**DATASET ENTRIES:**
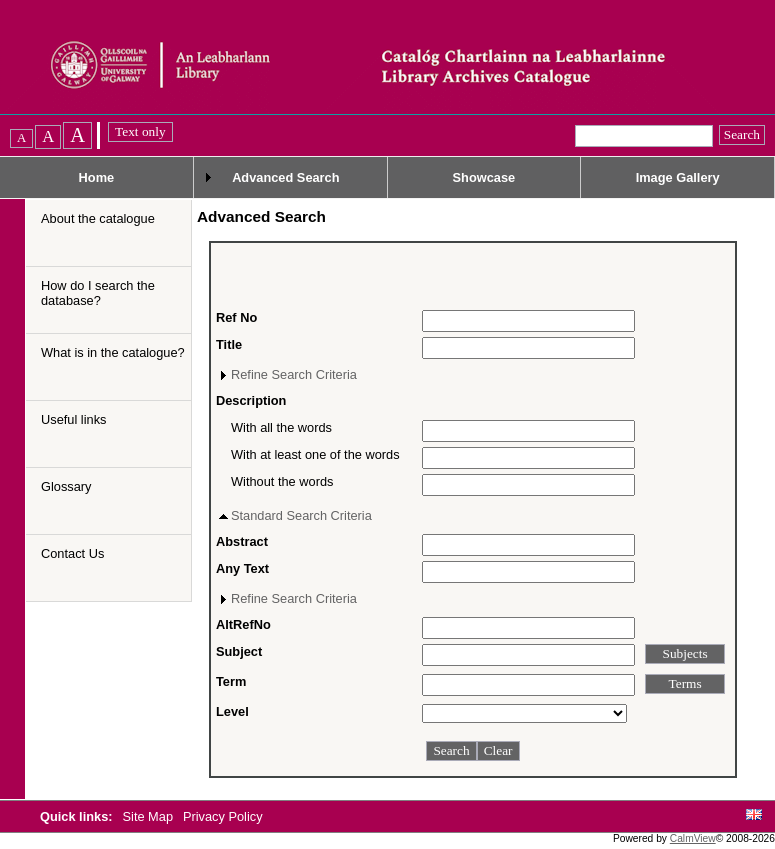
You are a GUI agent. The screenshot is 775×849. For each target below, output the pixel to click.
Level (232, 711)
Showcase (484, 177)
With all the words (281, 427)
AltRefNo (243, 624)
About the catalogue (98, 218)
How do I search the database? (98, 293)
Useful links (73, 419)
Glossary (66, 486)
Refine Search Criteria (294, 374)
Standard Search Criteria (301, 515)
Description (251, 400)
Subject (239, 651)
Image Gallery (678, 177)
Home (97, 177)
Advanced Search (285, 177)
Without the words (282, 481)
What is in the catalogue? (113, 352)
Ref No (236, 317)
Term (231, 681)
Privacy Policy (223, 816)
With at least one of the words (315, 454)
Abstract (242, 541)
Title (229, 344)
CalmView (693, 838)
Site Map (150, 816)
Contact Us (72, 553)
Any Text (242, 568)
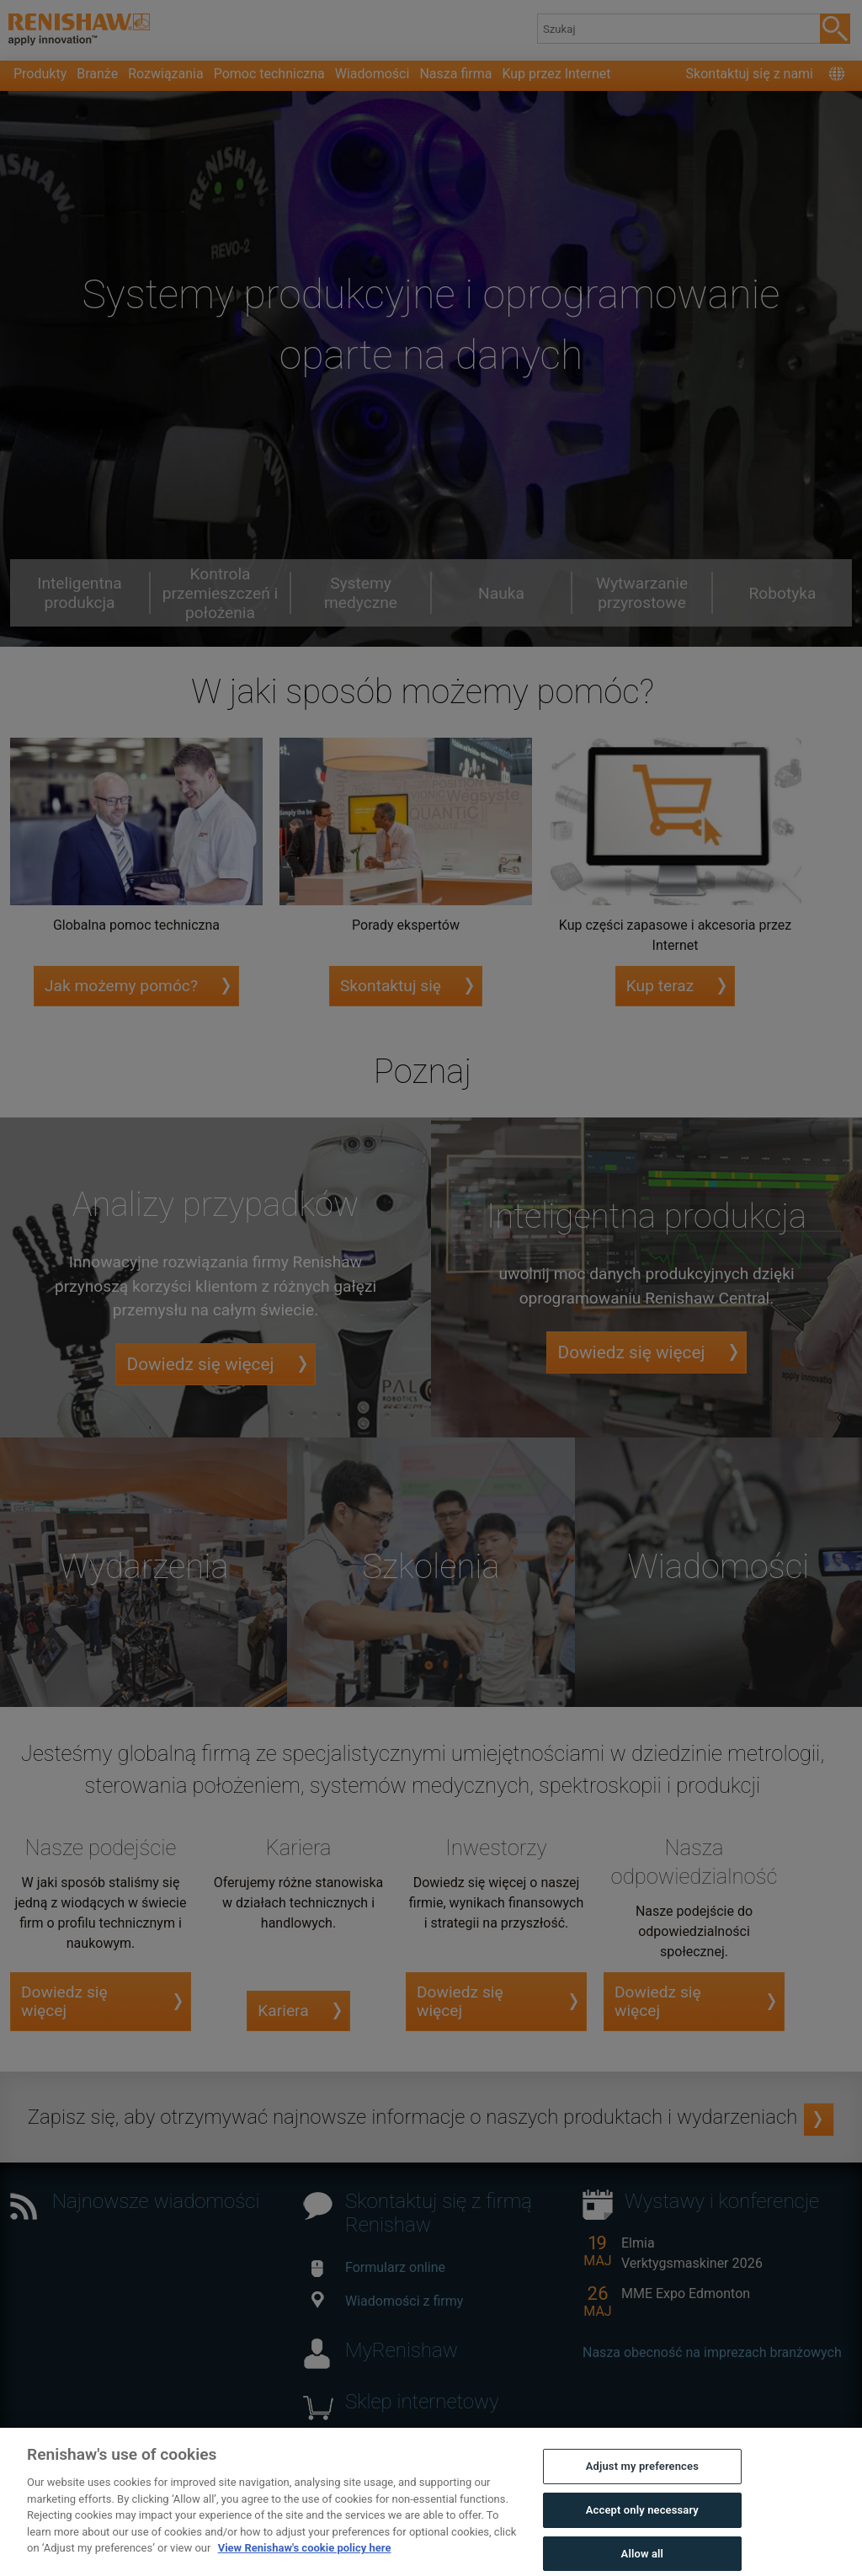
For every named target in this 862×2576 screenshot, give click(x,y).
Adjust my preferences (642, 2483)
* * *
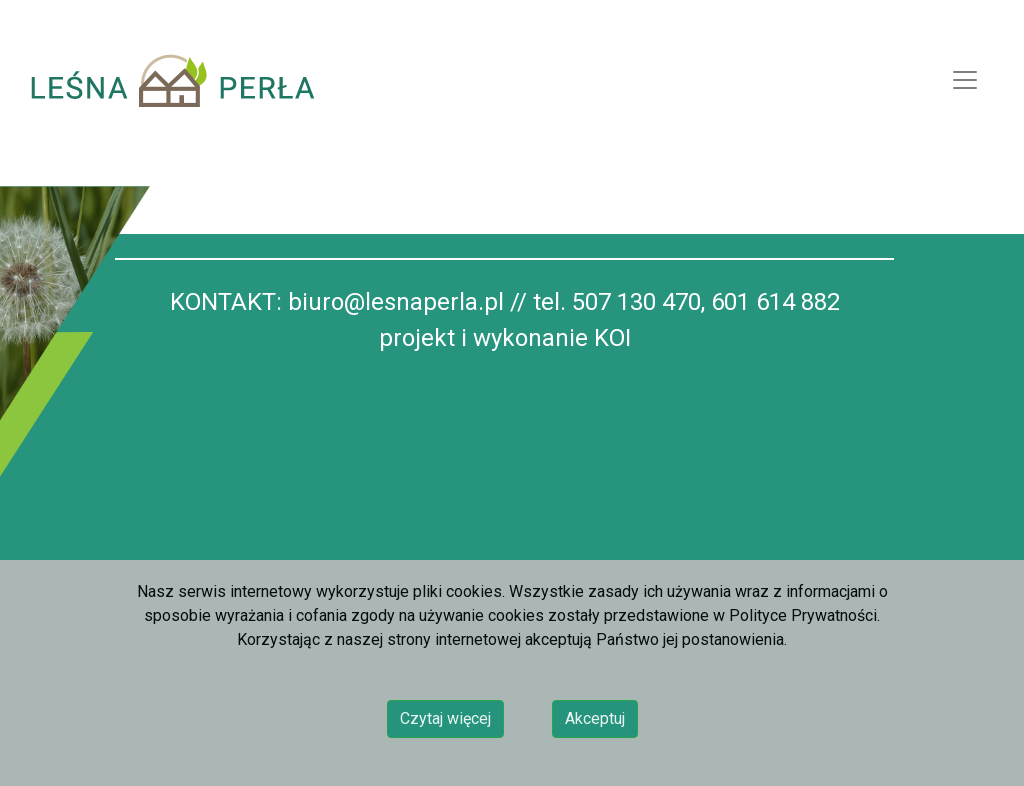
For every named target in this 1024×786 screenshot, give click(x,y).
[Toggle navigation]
* * *
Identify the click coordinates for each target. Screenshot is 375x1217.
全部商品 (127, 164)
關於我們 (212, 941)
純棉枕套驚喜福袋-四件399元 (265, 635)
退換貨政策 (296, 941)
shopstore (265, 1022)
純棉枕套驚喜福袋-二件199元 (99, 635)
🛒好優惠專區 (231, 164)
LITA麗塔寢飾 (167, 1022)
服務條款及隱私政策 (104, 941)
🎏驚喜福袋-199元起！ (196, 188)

**EXERCISE DETAILS:** Each line of the entries above that includes the string "give" should be copied out.

**REPLY TO THE EXERCISE:**
For every named target in this 862×2576 screenshot, give click(x,y).
For every named target in this 1024×786 screenshot, give click(x,y).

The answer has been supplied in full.